* [REQUIRED WORK]:
Return every record below exactly as given, images excluded.

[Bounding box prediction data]
----------

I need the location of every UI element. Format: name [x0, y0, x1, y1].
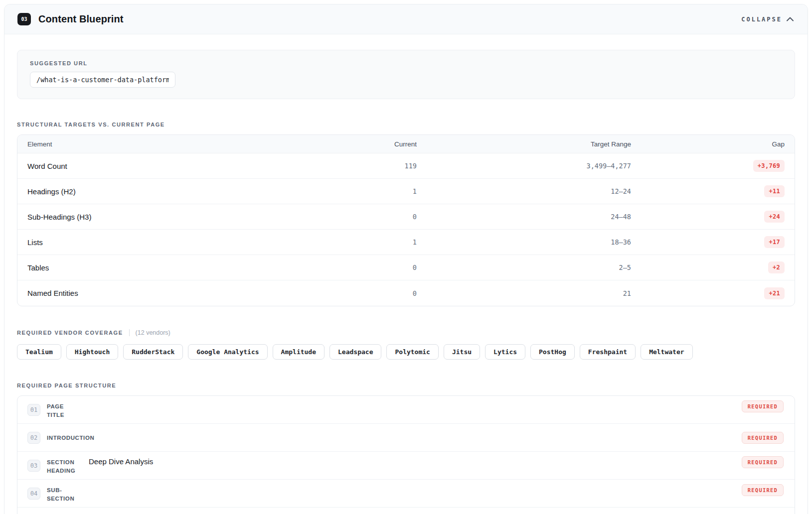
gap-badge: +24 [764, 211, 785, 223]
panel-content: SUGGESTED URL STRUCTURAL TARGETS VS. CUR… [4, 34, 808, 514]
gap-badge: +21 [764, 287, 785, 299]
table-row: Sub-Headings (H3) 0 24–48 +24 [17, 204, 795, 230]
suggested-url-card: SUGGESTED URL [17, 50, 795, 99]
structure-type-label: INTRODUCTION [47, 434, 78, 442]
structure-number-badge: 03 [27, 460, 40, 472]
required-badge: REQUIRED [742, 456, 784, 468]
page-structure-label: REQUIRED PAGE STRUCTURE [17, 383, 795, 388]
structure-row-content: INTRODUCTION REQUIRED [47, 432, 784, 444]
step-number-badge: 03 [17, 13, 31, 25]
structure-number-badge: 01 [27, 404, 40, 416]
table-row: Lists 1 18–36 +17 [17, 230, 795, 255]
current-value: 0 [332, 263, 417, 271]
page-structure-list: 01 PAGE TITLE REQUIRED 02 INTRODUCTION R… [17, 395, 795, 514]
page-title: Content Blueprint [38, 13, 124, 25]
vendor-chip[interactable]: Freshpaint [580, 344, 636, 360]
current-value: 1 [332, 238, 417, 246]
required-badge: REQUIRED [742, 432, 784, 444]
chevron-up-icon [787, 17, 794, 21]
structure-row: 03 SECTION HEADING Deep Dive Analysis RE… [17, 452, 795, 480]
structure-title: Deep Dive Analysis [89, 457, 153, 466]
current-value: 0 [332, 289, 417, 297]
table-row: Named Entities 0 21 +21 [17, 280, 795, 306]
current-value: 0 [332, 213, 417, 221]
structure-row-content: PAGE TITLE REQUIRED [47, 400, 784, 419]
table-row: Headings (H2) 1 12–24 +11 [17, 179, 795, 204]
table-header-row: Element Current Target Range Gap [17, 135, 795, 153]
target-range-value: 3,499–4,277 [417, 162, 631, 170]
structure-row: 04 SUB-SECTION REQUIRED [17, 480, 795, 508]
panel-header: 03 Content Blueprint COLLAPSE [4, 4, 808, 34]
vendor-chip[interactable]: Lytics [485, 344, 525, 360]
element-name: Tables [27, 263, 332, 272]
element-name: Word Count [27, 162, 332, 170]
vendor-coverage-label: REQUIRED VENDOR COVERAGE [17, 330, 123, 336]
structure-row-content: SECTION HEADING Deep Dive Analysis REQUI… [47, 456, 784, 475]
gap-badge: +3,769 [753, 160, 785, 172]
vendor-chip[interactable]: Polytomic [386, 344, 438, 360]
required-badge: REQUIRED [742, 484, 784, 496]
vendor-chip[interactable]: Tealium [17, 344, 61, 360]
column-header-element: Element [27, 140, 332, 148]
target-range-value: 2–5 [417, 263, 631, 271]
target-range-value: 12–24 [417, 187, 631, 195]
gap-badge: +2 [768, 261, 785, 273]
target-range-value: 24–48 [417, 213, 631, 221]
vendor-chip[interactable]: PostHog [530, 344, 575, 360]
current-value: 119 [332, 162, 417, 170]
vendor-chip[interactable]: Amplitude [273, 344, 325, 360]
structure-type-label: SUB-SECTION [47, 486, 78, 503]
vendor-chip[interactable]: Leadspace [329, 344, 381, 360]
structural-targets-label: STRUCTURAL TARGETS VS. CURRENT PAGE [17, 122, 795, 128]
gap-badge: +11 [764, 185, 785, 197]
collapse-button-label: COLLAPSE [741, 16, 782, 23]
structure-number-badge: 04 [27, 488, 40, 500]
collapse-button[interactable]: COLLAPSE [741, 16, 794, 23]
suggested-url-label: SUGGESTED URL [30, 60, 782, 66]
target-range-value: 18–36 [417, 238, 631, 246]
column-header-target-range: Target Range [417, 140, 631, 148]
vendor-chip[interactable]: Meltwater [641, 344, 692, 360]
structure-row-content: SUB-SECTION REQUIRED [47, 484, 784, 503]
vendor-chip[interactable]: Jitsu [444, 344, 480, 360]
element-name: Named Entities [27, 289, 332, 297]
vendor-chip[interactable]: Hightouch [66, 344, 118, 360]
required-badge: REQUIRED [742, 400, 784, 412]
element-name: Headings (H2) [27, 187, 332, 196]
vendor-chip[interactable]: RudderStack [123, 344, 183, 360]
table-row: Word Count 119 3,499–4,277 +3,769 [17, 153, 795, 179]
content-blueprint-panel: 03 Content Blueprint COLLAPSE SUGGESTED … [4, 4, 808, 514]
target-range-value: 21 [417, 289, 631, 297]
column-header-current: Current [332, 140, 417, 148]
structure-type-label: PAGE TITLE [47, 402, 78, 419]
structural-targets-table: Element Current Target Range Gap Word Co… [17, 134, 795, 306]
vendor-coverage-header: REQUIRED VENDOR COVERAGE (12 vendors) [17, 329, 795, 336]
divider [129, 329, 130, 336]
vendor-chip[interactable]: Google Analytics [188, 344, 267, 360]
element-name: Sub-Headings (H3) [27, 213, 332, 221]
structure-number-badge: 02 [27, 432, 40, 444]
vendor-count: (12 vendors) [136, 329, 170, 336]
vendor-chip-list: Tealium Hightouch RudderStack Google Ana… [17, 344, 795, 360]
gap-badge: +17 [764, 236, 785, 248]
column-header-gap: Gap [631, 140, 785, 148]
structure-row: 01 PAGE TITLE REQUIRED [17, 396, 795, 424]
table-row: Tables 0 2–5 +2 [17, 255, 795, 280]
suggested-url-input[interactable] [30, 72, 175, 88]
current-value: 1 [332, 187, 417, 195]
structure-type-label: SECTION HEADING [47, 458, 78, 475]
element-name: Lists [27, 238, 332, 247]
structure-row: 02 INTRODUCTION REQUIRED [17, 424, 795, 452]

----------

* [PROBLEM SOLUTION]:
I need the location of every UI element. Format: name [x0, y0, x1, y1].
gap-badge: +24 [764, 211, 785, 223]
panel-content: SUGGESTED URL STRUCTURAL TARGETS VS. CUR… [4, 34, 808, 514]
gap-badge: +21 [764, 287, 785, 299]
table-row: Sub-Headings (H3) 0 24–48 +24 [17, 204, 795, 230]
suggested-url-card: SUGGESTED URL [17, 50, 795, 99]
structure-type-label: INTRODUCTION [47, 434, 78, 442]
structure-number-badge: 03 [27, 460, 40, 472]
required-badge: REQUIRED [742, 456, 784, 468]
page-structure-label: REQUIRED PAGE STRUCTURE [17, 383, 795, 388]
structure-row-content: INTRODUCTION REQUIRED [47, 432, 784, 444]
step-number-badge: 03 [17, 13, 31, 25]
structure-number-badge: 01 [27, 404, 40, 416]
table-row: Lists 1 18–36 +17 [17, 230, 795, 255]
current-value: 0 [332, 263, 417, 271]
page-structure-list: 01 PAGE TITLE REQUIRED 02 INTRODUCTION R… [17, 395, 795, 514]
page-title: Content Blueprint [38, 13, 124, 25]
vendor-chip[interactable]: Freshpaint [580, 344, 636, 360]
current-value: 1 [332, 238, 417, 246]
required-badge: REQUIRED [742, 432, 784, 444]
chevron-up-icon [787, 17, 794, 21]
structure-row: 03 SECTION HEADING Deep Dive Analysis RE… [17, 452, 795, 480]
structure-title: Deep Dive Analysis [89, 457, 153, 466]
current-value: 0 [332, 289, 417, 297]
table-row: Named Entities 0 21 +21 [17, 280, 795, 306]
current-value: 0 [332, 213, 417, 221]
structure-row-content: PAGE TITLE REQUIRED [47, 400, 784, 419]
table-row: Headings (H2) 1 12–24 +11 [17, 179, 795, 204]
table-header-row: Element Current Target Range Gap [17, 135, 795, 153]
target-range-value: 3,499–4,277 [417, 162, 631, 170]
structure-row: 04 SUB-SECTION REQUIRED [17, 480, 795, 508]
panel-header: 03 Content Blueprint COLLAPSE [4, 4, 808, 34]
vendor-chip[interactable]: Lytics [485, 344, 525, 360]
element-name: Tables [27, 263, 332, 272]
element-name: Word Count [27, 162, 332, 170]
vendor-coverage-label: REQUIRED VENDOR COVERAGE [17, 330, 123, 336]
structure-row-content: SECTION HEADING Deep Dive Analysis REQUI… [47, 456, 784, 475]
gap-badge: +3,769 [753, 160, 785, 172]
vendor-chip[interactable]: Polytomic [386, 344, 438, 360]
required-badge: REQUIRED [742, 484, 784, 496]
vendor-chip[interactable]: Tealium [17, 344, 61, 360]
column-header-element: Element [27, 140, 332, 148]
target-range-value: 2–5 [417, 263, 631, 271]
target-range-value: 12–24 [417, 187, 631, 195]
gap-badge: +2 [768, 261, 785, 273]
target-range-value: 24–48 [417, 213, 631, 221]
vendor-chip[interactable]: PostHog [530, 344, 575, 360]
current-value: 119 [332, 162, 417, 170]
vendor-chip[interactable]: Amplitude [273, 344, 325, 360]
structure-type-label: SUB-SECTION [47, 486, 78, 503]
vendor-chip[interactable]: Leadspace [329, 344, 381, 360]
structural-targets-label: STRUCTURAL TARGETS VS. CURRENT PAGE [17, 122, 795, 128]
gap-badge: +11 [764, 185, 785, 197]
collapse-button-label: COLLAPSE [741, 16, 782, 23]
structure-number-badge: 04 [27, 488, 40, 500]
collapse-button[interactable]: COLLAPSE [741, 16, 794, 23]
suggested-url-label: SUGGESTED URL [30, 60, 782, 66]
target-range-value: 18–36 [417, 238, 631, 246]
column-header-target-range: Target Range [417, 140, 631, 148]
vendor-chip[interactable]: Meltwater [641, 344, 692, 360]
structure-row-content: SUB-SECTION REQUIRED [47, 484, 784, 503]
vendor-chip[interactable]: Jitsu [444, 344, 480, 360]
element-name: Named Entities [27, 289, 332, 297]
vendor-chip[interactable]: Hightouch [66, 344, 118, 360]
required-badge: REQUIRED [742, 400, 784, 412]
element-name: Headings (H2) [27, 187, 332, 196]
vendor-chip[interactable]: RudderStack [123, 344, 183, 360]
table-row: Word Count 119 3,499–4,277 +3,769 [17, 153, 795, 179]
content-blueprint-panel: 03 Content Blueprint COLLAPSE SUGGESTED … [4, 4, 808, 514]
target-range-value: 21 [417, 289, 631, 297]
column-header-current: Current [332, 140, 417, 148]
structure-type-label: PAGE TITLE [47, 402, 78, 419]
structural-targets-table: Element Current Target Range Gap Word Co… [17, 134, 795, 306]
vendor-coverage-header: REQUIRED VENDOR COVERAGE (12 vendors) [17, 329, 795, 336]
divider [129, 329, 130, 336]
vendor-chip[interactable]: Google Analytics [188, 344, 267, 360]
element-name: Sub-Headings (H3) [27, 213, 332, 221]
structure-number-badge: 02 [27, 432, 40, 444]
vendor-count: (12 vendors) [136, 329, 170, 336]
vendor-chip-list: Tealium Hightouch RudderStack Google Ana… [17, 344, 795, 360]
gap-badge: +17 [764, 236, 785, 248]
column-header-gap: Gap [631, 140, 785, 148]
structure-row: 01 PAGE TITLE REQUIRED [17, 396, 795, 424]
table-row: Tables 0 2–5 +2 [17, 255, 795, 280]
suggested-url-input[interactable] [30, 72, 175, 88]
current-value: 1 [332, 187, 417, 195]
structure-type-label: SECTION HEADING [47, 458, 78, 475]
element-name: Lists [27, 238, 332, 247]
structure-row: 02 INTRODUCTION REQUIRED [17, 424, 795, 452]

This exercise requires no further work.